INOVIO has announced promising interim results from its ongoing Phase 1 proof-of-concept clinical trial evaluating DNA-encoded monoclonal antibodies (DMAbs) for COVID-19, demonstrating unprecedented durability of antibody expression without immune rejection.
The trial, led by The Wistar Institute in collaboration with INOVIO, AstraZeneca, and clinical investigators at the University of Pennsylvania's Perelman School of Medicine, has shown that 100% of participants (24/24) who reached the 72-week mark maintained biologically relevant levels of DMAbs, confirming long-term in vivo antibody production.
Breakthrough in Antibody Delivery Technology
One of the most significant findings from the trial is the complete absence of anti-drug antibodies (ADA) across approximately 1,000 blood samples analyzed. This represents a major advantage over other gene-based delivery platforms, such as adeno-associated virus (AAV) mediated antibody expression, where immune rejection has been a persistent challenge limiting therapeutic effectiveness.
"This study provides the first clinical proof-of-concept that DNA-encoded monoclonal antibodies can be durably and tolerably expressed in humans," said David B. Weiner, Ph.D., Executive Vice President of The Wistar Institute and lead investigator for the study. "These findings could represent a breakthrough as they demonstrate the potential of DMAb technology to overcome traditional monoclonal antibody production challenges, such as short half-life and anti-drug immune responses."
The expressed DMAbs successfully bound to the SARS-CoV-2 Spike protein receptor-binding domain (RBD), confirming functional activity through week 72, demonstrating not only persistence but also maintained biological activity.
Safety Profile and Trial Design
The DMAbs were well-tolerated across the study population, with the most common side effects being mild, temporary injection site reactions such as pain and redness.

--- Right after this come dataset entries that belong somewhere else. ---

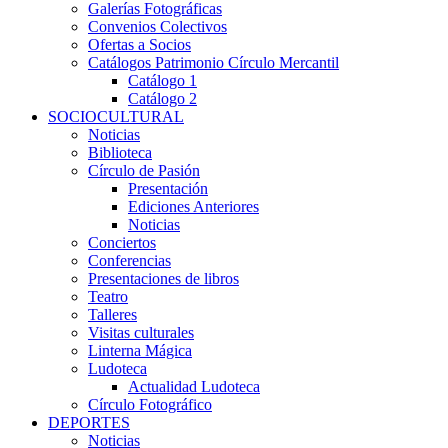
Galerías Fotográficas
Convenios Colectivos
Ofertas a Socios
Catálogos Patrimonio Círculo Mercantil
Catálogo 1
Catálogo 2
SOCIOCULTURAL
Noticias
Biblioteca
Círculo de Pasión
Presentación
Ediciones Anteriores
Noticias
Conciertos
Conferencias
Presentaciones de libros
Teatro
Talleres
Visitas culturales
Linterna Mágica
Ludoteca
Actualidad Ludoteca
Círculo Fotográfico
DEPORTES
Noticias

No serious adverse events (SAEs) related to the study drug were reported.
The Phase 1 trial is the first clinical study to use synthetic DNA technology for in vivo production of monoclonal antibodies directly from muscle cells. Participants received an intramuscular injection of synthetic DNA plasmids encoding AZD5396 and AZD8076 (derived from AstraZeneca's cilgavimab and tixagevimab) delivered via INOVIO's proprietary CELLECTRA 2000 electroporation device.
Dr. Pablo Tebas, a professor of Infectious Diseases at Penn and investigator on the trial, highlighted the significance of these findings: "One of the biggest hurdles for gene-based antibody delivery has been the immune system's response to the vector or the antibody itself, leading to anti-drug antibodies that can limit how long a treatment will be effective. Our DNA-based approach has demonstrated sustained antibody expression without generating ADA."
The open-label, single-center, dose-escalation trial began enrollment in May 2022 and completed recruitment in March 2024. It is funded by the Coronavirus Aid, Relief, and Economic Security Act (CARES Act) and the Defense Advanced Research Projects Agency (DARPA).
INOVIO's DNA Medicines Platform
INOVIO's approach utilizes precisely designed DNA plasmids delivered by the company's proprietary CELLECTRA® device. These plasmids function as molecular instructions that cells can use to produce specific proteins to target and fight disease.
Unlike traditional antibody therapies that require regular infusions or injections, or viral vector-based gene therapies that often trigger immune responses against the delivery vehicle, INOVIO's technology aims to enable sustained production of therapeutic proteins without chemical adjuvants, lipid nanoparticles, or the risk of anti-vector responses.
"We believe these data highlight the potential to apply our DNA Medicines technology to deliver a broad spectrum of therapeutic proteins that could be used to treat diseases with missing or defective proteins," said Laurent Humeau, Ph.D., INOVIO's Chief Scientific Officer.
Broader Implications for Therapeutic Development
The successful demonstration of durable antibody expression without immune rejection opens possibilities for treating conditions requiring continuous therapeutic protein delivery. This approach could potentially address limitations in current treatment paradigms for various diseases, including infectious diseases, cancer, and metabolic disorders.
The consortium plans to present additional interim results at upcoming scientific conferences in 2025, and a manuscript describing the interim results has been uploaded to Research Square for early dissemination while undergoing peer review by a leading scientific journal.
As the trial enters its third year, these promising results suggest that DNA-encoded antibody technology could represent a significant advancement in the field of protein therapeutics, potentially offering patients longer-lasting treatments with fewer administrations and reduced risk of immune rejection.